Statistics: Statistics *
Poisson Distribution
One of the key objects we look at in statistics is distribution. Suppose we have some random variable \(X\) which has support \(\mathbb{N}\), i.e. we have probabilities for outcomes \(X=1\), \(X=2\), \(X=3\), and so on. We can visualize the probability of the outcomes of the events using the probability mass function, which simply ‘plots’ the probability values of each outcome as seen before. For example, our random variable could look something like this (we choose a geometric distribution \(\mathbb{P}(X=k)=p(1-p)^{k-1}\) for some fixed probability \(p\)):
This pmf gives us something we call a distribution, it quite literately tells how the different probability values are distributed over the outcomes of \(X\). Now, the neat thing of statistics is that we can classify different random variables as being of the same type of distribution. It so turns out that in the actual world, a lot of processes tend to follow only a very select set of distributions. For example, the number of visits on this website per hour, the number of arrivals at the university per minute, and the number of books handed out by the library per day, all follow a so-called Poisson distribution. Similarly, the height of a given person, grades obtained in some university course, and the age at which professional MMA fighters quit fighting in competitions, are all random variables following a Normal distribution. If some random variable \(X\) follows a distribution called \(\mathsf{Dist}(\theta)\) we write \(X \sim \mathsf{Dist}(\theta)\), where \(\theta\) denotes any extra information needed to specify the distribution. As you may have encountered before, a normal distribution is specified using two parameters: the mean of the distribution (\(\mu\)) and its standard deviation (\(\sigma\)). This means that when we know - or assume - our data is normally distributed, we only need to find two parameter values to specify the entire distribution. This gives rise to a typical machine learning scenario: we are interested in describing the distribution of some random event using a distribution we choose, we collect data of that event, and then need to estimate the parameters that specify the exact distribution.
Poisson distribution
The distribution we will look at first is the Poisson distribution. To specify a Poisson distribution, we need one parameter called the ‘rate’ of the distribution. We write \(X \sim \mathsf{Pois}(\lambda)\) to denote that random variable \(X\) follows a Poisson distribution with rate parameter \(\lambda\). Below you see the probability mass function of \(\mathsf{Pois}(12)\), but you can change the rate parameter through the slider to expolere how the distriburtion depends on the paramter:
The pmf of the Poisson is given by: \[p_X(x) = \frac{\lambda^x e^{-\lambda}}{x!}.\]

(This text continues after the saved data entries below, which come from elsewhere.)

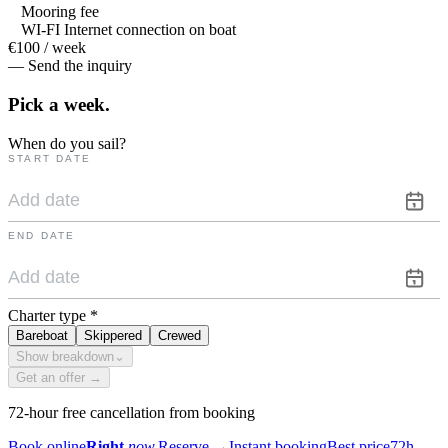
Mooring fee
WI-FI Internet connection on boat
€100 / week
— Send the inquiry
Pick a
week.
When do you sail?
START DATE
END DATE
Charter type
*
Bareboat
Skippered
Crewed
Show breakdown
⌄
Get an offer →
72-hour free cancellation from booking
Book online
Right
now.
Reserve
→
Instant booking
Best price
72h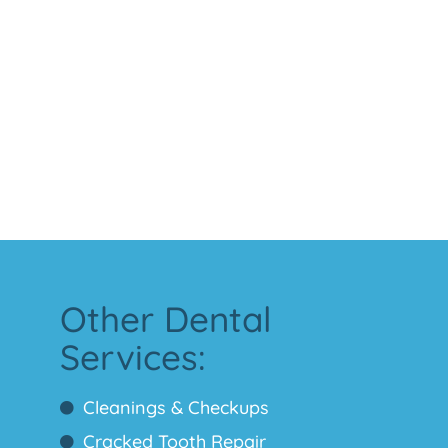
Other Dental
Services:
Cleanings & Checkups
Cracked Tooth Repair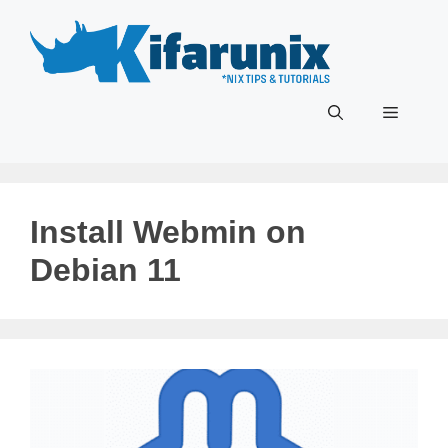
Skip
to
content
Menu
Install Webmin on
Debian 11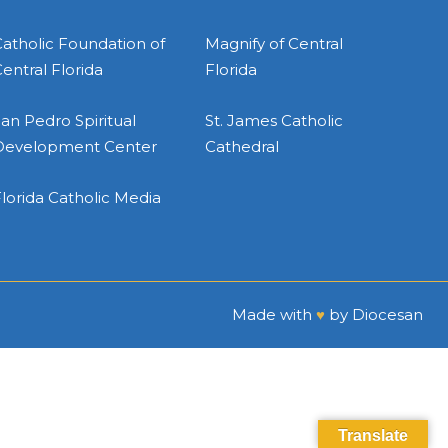
atholic Foundation of
Magnify of Central
entral Florida
Florida
an Pedro Spiritual
St. James Catholic
Development Center
Cathedral
lorida Catholic Media
Made with
♥
by
Diocesan
Translate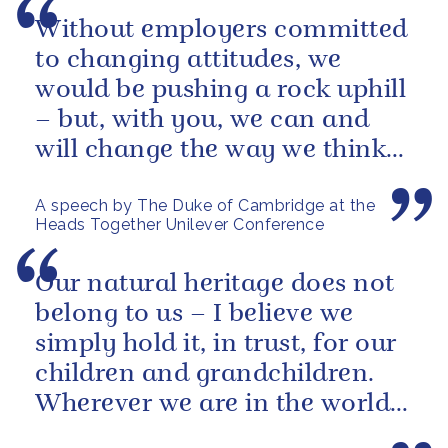
Without employers committed
to changing attitudes, we
would be pushing a rock uphill
– but, with you, we can and
will change the way we think
about mental health in this...
A speech by The Duke of Cambridge at the
Heads Together Unilever Conference
Our natural heritage does not
belong to us – I believe we
simply hold it, in trust, for our
children and grandchildren.
Wherever we are in the world,
we must all play our part...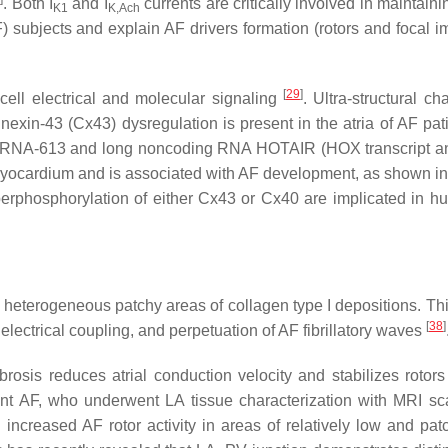
. Both I
and I
currents are critically involved in maintainin
K1
K,Ach
 subjects and explain AF drivers formation (rotors and focal i
[
29
]
o-cell electrical and molecular signaling
. Ultra-structural c
exin-43 (Cx43) dysregulation is present in the atria of AF pat
croRNA-613 and long noncoding RNA HOTAIR (HOX transcript a
 myocardium and is associated with AF development, as shown in
yperphosphorylation of either Cx43 or Cx40 are implicated in 
with heterogeneous patchy areas of collagen type I depositions. Th
[
38
]
 electrical coupling, and perpetuation of AF fibrillatory waves
rosis reduces atrial conduction velocity and stabilizes rotors
stent AF, who underwent LA tissue characterization with MRI s
ncreased AF rotor activity in areas of relatively low and patc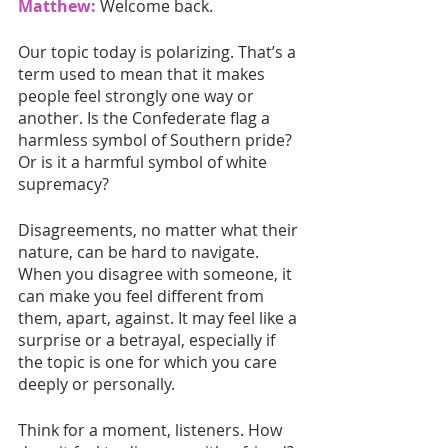
Matthew:
Welcome back. 
Our topic today is polarizing. That’s a 
term used to mean that it makes 
people feel strongly one way or 
another. Is the Confederate flag a 
harmless symbol of Southern pride? 
Or is it a harmful symbol of white 
supremacy?
Disagreements, no matter what their 
nature, can be hard to navigate. 
When you disagree with someone, it 
can make you feel different from 
them, apart, against. It may feel like a 
surprise or a betrayal, especially if 
the topic is one for which you care 
deeply or personally.
Think for a moment, listeners. How 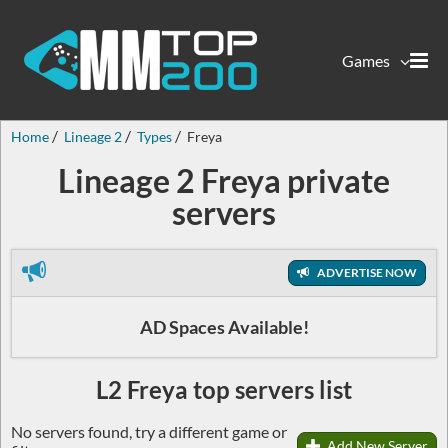
Games
Home
Lineage 2
Types
Freya
Lineage 2 Freya private
servers
ADVERTISE NOW
AD Spaces Available!
L2 Freya top servers list
No servers found, try a different game or
Add New Server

Exercise Show that this is indeed a pmf, i.e. each outcome has a probability greater than or equal to \(0\) and all outcomes sum up to \(1\). Explain how to choice of \(\lambda\) does affect the shape of the distributions, but not the fact that they are distributions.
Poisson distribution are very common, especially when describing how often some event occurs per unit of time, as seen in the examples above. If we now know the \(\lambda\) which describes the Poisson distribution of the process we care about, then we can tell how likely all the different outcomes of the experiment are. That is, we could then assess how likely is it that for instance our website gets more than 10,000 visitors per hour, which could help us decide whether or not it should be moved to a bigger server.

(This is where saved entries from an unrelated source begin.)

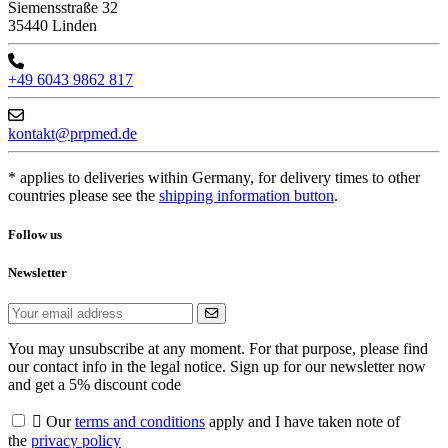
Siemensstraße 32
35440 Linden
+49 6043 9862 817
kontakt@prpmed.de
* applies to deliveries within Germany, for delivery times to other
countries please see the
shipping information button
.
Follow us
Newsletter
You may unsubscribe at any moment. For that purpose, please find
our contact info in the legal notice. Sign up for our newsletter now
and get a 5% discount code

Our
terms and conditions
apply and I have taken note of
the
privacy policy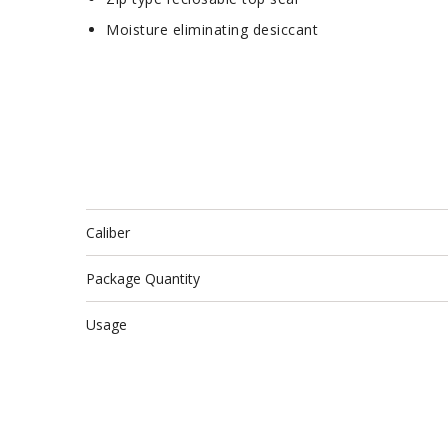
Moisture eliminating desiccant
Caliber
Package Quantity
Usage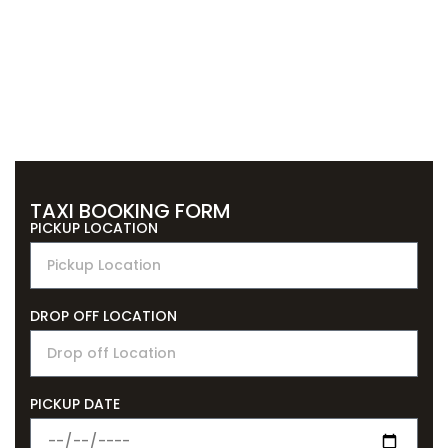
TAXI BOOKING FORM
PICKUP LOCATION
DROP OFF LOCATION
PICKUP DATE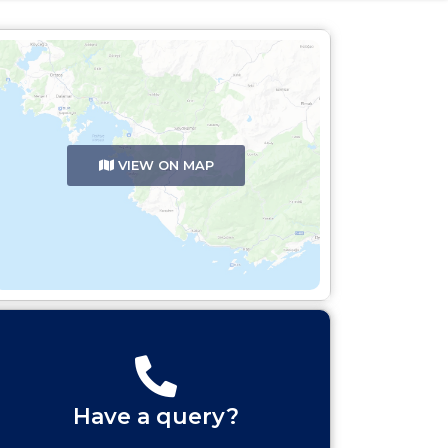
VIEW ON MAP
Have a query?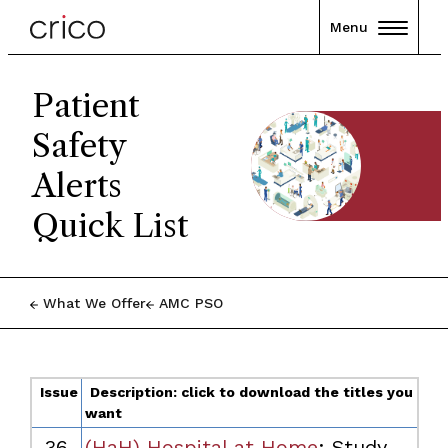
Menu
Patient
Safety
Alerts
Quick List
What We Offer
AMC PSO
Issue
Description: click to download the titles you
want
36
(HaH) Hospital at Home
:
Study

That’s not all. Since we have a clean formula for the pmf, we can also reason about Poissons in general. For example, the mean of a Poisson dustribution is always \(\lambda\), and the mode (i.e. highest value) is always \(\lfloor \lambda \rfloor\), among other things. Here, \(\lfloor\ldots \rfloor\) is the ‘floor function’, simply around down the input to the nearest integer. The statements means that we can also answer basic questions about our distribution, such as that on average we expect \(\lambda\) visits on our site per hour. It might therefore also not come as a surprise that a common estimate for the \(\lambda\) parameter - the so-called MLE estimate which we be covered in the next theory page - is actually given by the mean of the data. That is, following a certain principle (MLE) one would estimate \(\lambda\) to be the mean of all observations.
Summary In this theory page, you have learned about the independence of random variables.